--- Try it ---
Output each entry verbatim. Leave the images out.
□ □ □
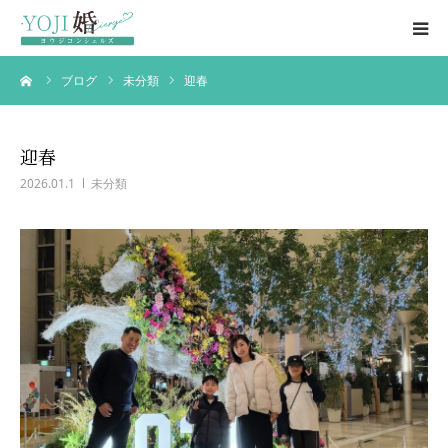
ーム
ブログ
未分類
迎春
結婚相談所
婚活パーティー
迎春
2026.01.1
未分類
ブログ
婚活パーティー情報
会社概要・代表挨拶
お問い合わせ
□ □ □
--- Expected answer ---
ーム
ブログ
未分類
迎春
結婚相談所
婚活パーティー
迎春
2026.01.1
未分類
ブログ
婚活パーティー情報
会社概要・代表挨拶
お問い合わせ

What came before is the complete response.